Untouched, that is, until yesterday morning, when WTMD surprised the hell out of me by playing 'Problems' on the midday show. It came on, my jaw dropped and I sat upright in my chair, shocked and delighted by this delightful breach of cubicle decorum. I even conjured up my old punk rock sneer during one passage:

"Eat your heart out on plastic tray
you don't do what you want
then you'll fade away
You won't find me working nine to five
it's too much fun a-being alive!"

Classic poetry, it ain't. But it certainly jolted me out of my funk, made me more awake than I had been in many moons. I shook hands with the energetic, angry (but in a good way) young man who flared back to life. We smiled at one another, pumped our fists in the air and reveled in just how good it felt to be alive, even if for just four or so minutes of radio ecstasy.

This morning on my way to work, I think my fellow commuters could hear me bellowing all the way to Baltimore, as the Sex Pistols melted my CD player.

"Problems!

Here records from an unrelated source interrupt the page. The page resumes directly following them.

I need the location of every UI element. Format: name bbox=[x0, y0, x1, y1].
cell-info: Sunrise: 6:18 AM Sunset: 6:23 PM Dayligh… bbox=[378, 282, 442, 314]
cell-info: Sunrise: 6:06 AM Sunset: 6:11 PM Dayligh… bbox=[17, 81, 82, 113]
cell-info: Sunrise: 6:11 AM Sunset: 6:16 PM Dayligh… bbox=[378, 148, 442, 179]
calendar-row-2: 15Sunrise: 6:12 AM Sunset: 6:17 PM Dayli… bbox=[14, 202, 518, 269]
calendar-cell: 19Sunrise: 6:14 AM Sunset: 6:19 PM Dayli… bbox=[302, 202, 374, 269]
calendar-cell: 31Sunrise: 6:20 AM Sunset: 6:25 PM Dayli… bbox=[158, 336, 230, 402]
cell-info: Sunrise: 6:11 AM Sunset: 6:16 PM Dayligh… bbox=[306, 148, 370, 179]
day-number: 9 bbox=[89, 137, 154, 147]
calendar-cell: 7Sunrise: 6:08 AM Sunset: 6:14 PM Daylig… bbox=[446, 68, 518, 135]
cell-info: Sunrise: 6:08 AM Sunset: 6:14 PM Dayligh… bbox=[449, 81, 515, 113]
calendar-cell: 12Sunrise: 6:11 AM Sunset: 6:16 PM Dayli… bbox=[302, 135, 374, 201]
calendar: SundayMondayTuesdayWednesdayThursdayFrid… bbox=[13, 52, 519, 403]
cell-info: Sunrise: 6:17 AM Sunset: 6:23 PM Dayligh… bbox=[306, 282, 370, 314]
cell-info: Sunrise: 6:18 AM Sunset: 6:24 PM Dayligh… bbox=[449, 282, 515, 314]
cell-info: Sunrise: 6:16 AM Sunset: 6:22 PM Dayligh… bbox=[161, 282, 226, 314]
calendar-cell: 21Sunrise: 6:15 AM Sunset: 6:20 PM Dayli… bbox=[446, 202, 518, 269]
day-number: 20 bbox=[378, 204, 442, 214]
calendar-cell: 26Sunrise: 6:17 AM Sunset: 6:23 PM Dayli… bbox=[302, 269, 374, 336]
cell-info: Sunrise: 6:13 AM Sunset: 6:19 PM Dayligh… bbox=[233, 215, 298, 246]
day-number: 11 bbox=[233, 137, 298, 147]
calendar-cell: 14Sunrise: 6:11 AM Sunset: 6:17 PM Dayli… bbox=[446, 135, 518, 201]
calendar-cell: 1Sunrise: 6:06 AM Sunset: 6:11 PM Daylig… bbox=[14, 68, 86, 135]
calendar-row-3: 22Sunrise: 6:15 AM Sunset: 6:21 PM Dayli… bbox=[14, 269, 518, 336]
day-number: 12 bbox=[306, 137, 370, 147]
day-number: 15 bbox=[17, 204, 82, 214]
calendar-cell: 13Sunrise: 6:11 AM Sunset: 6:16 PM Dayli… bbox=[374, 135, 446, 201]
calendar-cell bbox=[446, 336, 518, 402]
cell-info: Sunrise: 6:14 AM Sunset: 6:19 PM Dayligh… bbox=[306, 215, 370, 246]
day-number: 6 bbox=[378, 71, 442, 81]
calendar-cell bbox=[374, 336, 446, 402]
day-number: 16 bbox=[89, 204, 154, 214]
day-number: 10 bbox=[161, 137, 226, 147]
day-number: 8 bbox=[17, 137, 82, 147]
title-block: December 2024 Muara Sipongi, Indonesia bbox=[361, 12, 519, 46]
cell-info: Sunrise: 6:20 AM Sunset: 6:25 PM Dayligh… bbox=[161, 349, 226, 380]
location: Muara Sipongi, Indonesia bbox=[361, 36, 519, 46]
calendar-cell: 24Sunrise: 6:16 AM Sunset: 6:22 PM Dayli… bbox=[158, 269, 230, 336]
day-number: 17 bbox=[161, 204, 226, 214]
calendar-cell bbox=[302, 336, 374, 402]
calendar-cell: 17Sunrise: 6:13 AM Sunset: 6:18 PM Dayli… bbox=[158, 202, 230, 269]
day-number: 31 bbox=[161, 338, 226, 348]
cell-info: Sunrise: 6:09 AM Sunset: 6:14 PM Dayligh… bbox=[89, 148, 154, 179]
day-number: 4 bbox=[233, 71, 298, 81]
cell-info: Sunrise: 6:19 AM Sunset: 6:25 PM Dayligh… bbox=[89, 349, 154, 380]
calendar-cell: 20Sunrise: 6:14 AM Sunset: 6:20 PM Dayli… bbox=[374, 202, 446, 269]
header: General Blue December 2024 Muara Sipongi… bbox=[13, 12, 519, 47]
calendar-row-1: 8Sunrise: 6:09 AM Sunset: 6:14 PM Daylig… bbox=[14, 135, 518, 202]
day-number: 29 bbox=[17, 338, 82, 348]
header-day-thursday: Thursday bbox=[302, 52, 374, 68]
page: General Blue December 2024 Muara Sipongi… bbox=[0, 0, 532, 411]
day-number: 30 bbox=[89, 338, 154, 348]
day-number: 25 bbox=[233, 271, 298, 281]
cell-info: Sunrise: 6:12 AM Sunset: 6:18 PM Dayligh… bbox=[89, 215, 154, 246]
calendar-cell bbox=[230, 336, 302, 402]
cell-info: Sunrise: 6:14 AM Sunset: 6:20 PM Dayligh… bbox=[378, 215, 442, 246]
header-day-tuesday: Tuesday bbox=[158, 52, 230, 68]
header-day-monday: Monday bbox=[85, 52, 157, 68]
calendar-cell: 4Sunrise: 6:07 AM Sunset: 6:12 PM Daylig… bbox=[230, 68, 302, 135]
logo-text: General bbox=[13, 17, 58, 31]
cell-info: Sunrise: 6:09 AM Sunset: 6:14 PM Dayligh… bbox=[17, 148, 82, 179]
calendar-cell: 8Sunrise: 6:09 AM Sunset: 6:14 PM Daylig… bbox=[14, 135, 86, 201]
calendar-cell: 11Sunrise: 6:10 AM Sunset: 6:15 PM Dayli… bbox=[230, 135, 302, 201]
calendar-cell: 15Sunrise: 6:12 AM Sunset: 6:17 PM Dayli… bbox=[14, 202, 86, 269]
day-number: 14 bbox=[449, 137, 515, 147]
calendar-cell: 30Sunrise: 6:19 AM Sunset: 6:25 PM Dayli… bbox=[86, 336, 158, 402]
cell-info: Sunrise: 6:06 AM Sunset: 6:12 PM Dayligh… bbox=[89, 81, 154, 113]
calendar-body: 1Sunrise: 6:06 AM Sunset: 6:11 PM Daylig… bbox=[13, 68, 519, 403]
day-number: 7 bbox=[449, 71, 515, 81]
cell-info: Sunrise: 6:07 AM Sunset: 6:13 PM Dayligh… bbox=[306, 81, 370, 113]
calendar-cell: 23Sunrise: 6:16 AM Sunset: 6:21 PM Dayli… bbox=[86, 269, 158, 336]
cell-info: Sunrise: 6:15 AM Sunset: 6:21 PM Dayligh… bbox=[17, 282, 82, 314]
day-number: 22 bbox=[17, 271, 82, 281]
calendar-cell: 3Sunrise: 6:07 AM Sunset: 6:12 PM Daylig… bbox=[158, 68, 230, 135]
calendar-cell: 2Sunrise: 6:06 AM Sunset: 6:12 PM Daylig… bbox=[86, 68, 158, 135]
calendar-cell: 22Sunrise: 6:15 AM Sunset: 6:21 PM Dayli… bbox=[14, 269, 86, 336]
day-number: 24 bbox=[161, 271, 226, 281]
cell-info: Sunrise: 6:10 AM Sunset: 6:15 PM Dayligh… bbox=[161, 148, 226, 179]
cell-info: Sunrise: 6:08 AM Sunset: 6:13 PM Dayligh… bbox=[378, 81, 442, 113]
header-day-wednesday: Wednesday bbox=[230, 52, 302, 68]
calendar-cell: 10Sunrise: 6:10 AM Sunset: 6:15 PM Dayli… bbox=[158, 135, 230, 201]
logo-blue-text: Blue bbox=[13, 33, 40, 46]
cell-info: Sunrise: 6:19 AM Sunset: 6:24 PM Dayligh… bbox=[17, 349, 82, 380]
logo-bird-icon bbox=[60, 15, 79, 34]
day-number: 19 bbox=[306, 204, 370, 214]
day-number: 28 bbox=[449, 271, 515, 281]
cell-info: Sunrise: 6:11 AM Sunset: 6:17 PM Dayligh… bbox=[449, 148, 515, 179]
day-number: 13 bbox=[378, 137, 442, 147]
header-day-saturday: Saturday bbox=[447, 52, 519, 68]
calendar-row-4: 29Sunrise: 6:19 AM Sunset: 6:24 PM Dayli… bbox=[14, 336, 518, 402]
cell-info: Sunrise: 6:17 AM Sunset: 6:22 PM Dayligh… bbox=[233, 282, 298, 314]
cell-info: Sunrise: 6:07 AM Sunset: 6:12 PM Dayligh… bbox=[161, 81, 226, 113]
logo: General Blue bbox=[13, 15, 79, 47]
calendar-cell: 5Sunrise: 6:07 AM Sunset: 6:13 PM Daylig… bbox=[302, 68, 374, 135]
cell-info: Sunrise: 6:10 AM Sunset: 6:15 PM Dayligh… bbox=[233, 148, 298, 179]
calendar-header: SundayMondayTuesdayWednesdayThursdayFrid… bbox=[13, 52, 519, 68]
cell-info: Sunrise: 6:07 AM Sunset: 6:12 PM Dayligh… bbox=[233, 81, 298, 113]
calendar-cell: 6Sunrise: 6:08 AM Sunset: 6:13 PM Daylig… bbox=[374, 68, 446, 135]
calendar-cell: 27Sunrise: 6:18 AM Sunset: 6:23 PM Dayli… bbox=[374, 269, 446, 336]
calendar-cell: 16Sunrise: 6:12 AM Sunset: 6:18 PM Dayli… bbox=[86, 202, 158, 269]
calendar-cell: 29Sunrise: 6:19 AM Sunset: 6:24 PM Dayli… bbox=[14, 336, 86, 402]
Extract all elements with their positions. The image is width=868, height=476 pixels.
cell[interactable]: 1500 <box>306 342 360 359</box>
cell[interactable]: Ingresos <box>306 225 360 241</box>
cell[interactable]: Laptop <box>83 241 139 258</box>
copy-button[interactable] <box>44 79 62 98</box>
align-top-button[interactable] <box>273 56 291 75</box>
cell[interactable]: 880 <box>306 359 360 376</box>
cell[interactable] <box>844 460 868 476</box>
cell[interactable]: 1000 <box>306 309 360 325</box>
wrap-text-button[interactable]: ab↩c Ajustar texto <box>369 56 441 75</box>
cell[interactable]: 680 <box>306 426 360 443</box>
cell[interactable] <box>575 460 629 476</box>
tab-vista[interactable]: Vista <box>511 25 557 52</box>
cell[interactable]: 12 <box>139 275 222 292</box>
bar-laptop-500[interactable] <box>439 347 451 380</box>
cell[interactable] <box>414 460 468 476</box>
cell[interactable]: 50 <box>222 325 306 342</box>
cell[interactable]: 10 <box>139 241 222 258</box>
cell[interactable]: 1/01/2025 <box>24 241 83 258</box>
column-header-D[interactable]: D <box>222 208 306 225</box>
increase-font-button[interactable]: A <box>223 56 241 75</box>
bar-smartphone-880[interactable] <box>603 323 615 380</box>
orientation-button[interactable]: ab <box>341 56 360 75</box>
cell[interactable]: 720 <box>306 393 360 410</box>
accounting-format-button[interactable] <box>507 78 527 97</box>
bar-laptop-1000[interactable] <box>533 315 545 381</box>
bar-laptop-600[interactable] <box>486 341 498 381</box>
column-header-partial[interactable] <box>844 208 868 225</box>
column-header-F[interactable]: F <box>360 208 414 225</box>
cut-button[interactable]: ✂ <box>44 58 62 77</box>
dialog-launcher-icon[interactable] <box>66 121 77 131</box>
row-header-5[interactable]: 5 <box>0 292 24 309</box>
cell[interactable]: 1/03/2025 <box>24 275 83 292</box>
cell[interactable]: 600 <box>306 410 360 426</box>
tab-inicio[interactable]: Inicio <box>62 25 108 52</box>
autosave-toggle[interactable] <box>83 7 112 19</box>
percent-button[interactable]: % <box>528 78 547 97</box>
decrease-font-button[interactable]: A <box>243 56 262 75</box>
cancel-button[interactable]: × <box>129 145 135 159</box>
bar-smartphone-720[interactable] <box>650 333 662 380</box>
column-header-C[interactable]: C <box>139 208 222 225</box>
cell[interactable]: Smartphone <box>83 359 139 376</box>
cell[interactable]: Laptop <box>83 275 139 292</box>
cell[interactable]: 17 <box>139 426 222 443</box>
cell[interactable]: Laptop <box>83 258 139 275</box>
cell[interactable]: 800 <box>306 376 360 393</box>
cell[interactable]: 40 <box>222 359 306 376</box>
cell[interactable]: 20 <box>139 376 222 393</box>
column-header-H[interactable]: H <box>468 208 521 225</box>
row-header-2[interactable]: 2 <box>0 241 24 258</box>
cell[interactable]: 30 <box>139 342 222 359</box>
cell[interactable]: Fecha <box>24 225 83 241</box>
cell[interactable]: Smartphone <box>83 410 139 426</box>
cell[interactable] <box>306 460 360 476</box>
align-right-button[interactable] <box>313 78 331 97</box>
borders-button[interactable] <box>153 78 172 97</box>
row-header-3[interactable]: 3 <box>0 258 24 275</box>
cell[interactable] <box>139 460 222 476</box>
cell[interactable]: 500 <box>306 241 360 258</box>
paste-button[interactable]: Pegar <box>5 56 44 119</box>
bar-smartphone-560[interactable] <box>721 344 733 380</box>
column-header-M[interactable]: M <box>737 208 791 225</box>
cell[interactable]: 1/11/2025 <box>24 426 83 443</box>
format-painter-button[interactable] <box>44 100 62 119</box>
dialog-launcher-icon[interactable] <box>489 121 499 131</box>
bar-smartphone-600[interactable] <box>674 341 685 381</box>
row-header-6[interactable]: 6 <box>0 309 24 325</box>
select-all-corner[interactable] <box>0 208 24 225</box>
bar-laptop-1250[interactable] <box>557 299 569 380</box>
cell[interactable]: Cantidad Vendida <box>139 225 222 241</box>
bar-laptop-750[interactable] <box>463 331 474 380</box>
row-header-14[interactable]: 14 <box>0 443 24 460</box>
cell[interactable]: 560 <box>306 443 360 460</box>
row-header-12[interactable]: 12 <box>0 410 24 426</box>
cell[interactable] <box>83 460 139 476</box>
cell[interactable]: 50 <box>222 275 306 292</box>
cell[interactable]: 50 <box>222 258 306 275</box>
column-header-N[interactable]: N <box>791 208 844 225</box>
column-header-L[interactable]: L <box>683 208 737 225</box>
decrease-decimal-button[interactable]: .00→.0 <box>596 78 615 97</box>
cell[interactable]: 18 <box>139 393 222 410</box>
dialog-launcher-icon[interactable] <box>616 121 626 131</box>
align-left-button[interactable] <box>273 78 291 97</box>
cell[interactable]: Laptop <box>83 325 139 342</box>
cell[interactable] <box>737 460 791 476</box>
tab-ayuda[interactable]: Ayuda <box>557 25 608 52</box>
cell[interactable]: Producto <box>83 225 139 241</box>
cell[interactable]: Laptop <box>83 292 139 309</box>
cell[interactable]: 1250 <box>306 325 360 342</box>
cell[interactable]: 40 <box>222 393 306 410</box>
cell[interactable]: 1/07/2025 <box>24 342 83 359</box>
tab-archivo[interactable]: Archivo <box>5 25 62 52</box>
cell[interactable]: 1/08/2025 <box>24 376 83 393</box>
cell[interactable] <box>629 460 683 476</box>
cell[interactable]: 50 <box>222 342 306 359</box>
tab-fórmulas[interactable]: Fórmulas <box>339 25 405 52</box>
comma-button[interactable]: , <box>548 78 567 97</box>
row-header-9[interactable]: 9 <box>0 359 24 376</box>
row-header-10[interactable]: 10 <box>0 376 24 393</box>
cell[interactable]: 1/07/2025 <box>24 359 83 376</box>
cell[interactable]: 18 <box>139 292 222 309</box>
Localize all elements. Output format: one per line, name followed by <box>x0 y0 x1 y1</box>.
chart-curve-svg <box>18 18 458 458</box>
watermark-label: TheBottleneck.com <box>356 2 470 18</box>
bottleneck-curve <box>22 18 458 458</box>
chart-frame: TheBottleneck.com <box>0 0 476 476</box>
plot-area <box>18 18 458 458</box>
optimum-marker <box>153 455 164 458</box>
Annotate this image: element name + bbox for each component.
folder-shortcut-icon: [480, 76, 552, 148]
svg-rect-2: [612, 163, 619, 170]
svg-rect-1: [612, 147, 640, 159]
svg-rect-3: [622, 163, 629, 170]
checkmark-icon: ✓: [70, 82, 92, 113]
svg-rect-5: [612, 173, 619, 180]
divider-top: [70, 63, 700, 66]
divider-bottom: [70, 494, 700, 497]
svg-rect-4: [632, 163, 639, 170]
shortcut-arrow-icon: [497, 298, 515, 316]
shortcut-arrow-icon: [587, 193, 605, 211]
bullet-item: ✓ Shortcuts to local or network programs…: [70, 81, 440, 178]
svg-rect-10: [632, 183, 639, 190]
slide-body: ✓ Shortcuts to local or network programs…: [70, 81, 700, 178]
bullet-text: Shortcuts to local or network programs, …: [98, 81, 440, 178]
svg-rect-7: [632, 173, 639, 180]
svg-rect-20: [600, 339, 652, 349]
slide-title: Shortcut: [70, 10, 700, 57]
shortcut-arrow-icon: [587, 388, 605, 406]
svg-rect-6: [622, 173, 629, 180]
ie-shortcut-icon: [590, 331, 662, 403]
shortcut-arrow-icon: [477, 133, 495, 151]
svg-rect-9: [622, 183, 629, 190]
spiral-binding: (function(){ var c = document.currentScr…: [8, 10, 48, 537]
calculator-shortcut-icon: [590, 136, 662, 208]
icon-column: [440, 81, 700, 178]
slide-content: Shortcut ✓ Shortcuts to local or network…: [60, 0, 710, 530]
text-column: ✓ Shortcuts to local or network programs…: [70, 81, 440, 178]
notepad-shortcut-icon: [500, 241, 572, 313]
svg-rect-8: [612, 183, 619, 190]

Problems!
WHAT YOU GONNA DO WITH YOUR PROBLEM?"

(Special props to WTMD for reviving my inner punk rocker. I consider them a valuable community service! Do us a favor and give 'em a listen!)

1 comment:

  1. aw yeah! I remember discovering punk and finally realizing there were others out there like me - I had found my people!

    And was that bottom right photo taken in Switzerland? I recognize that bridge and tower. hey... whatcha holding there?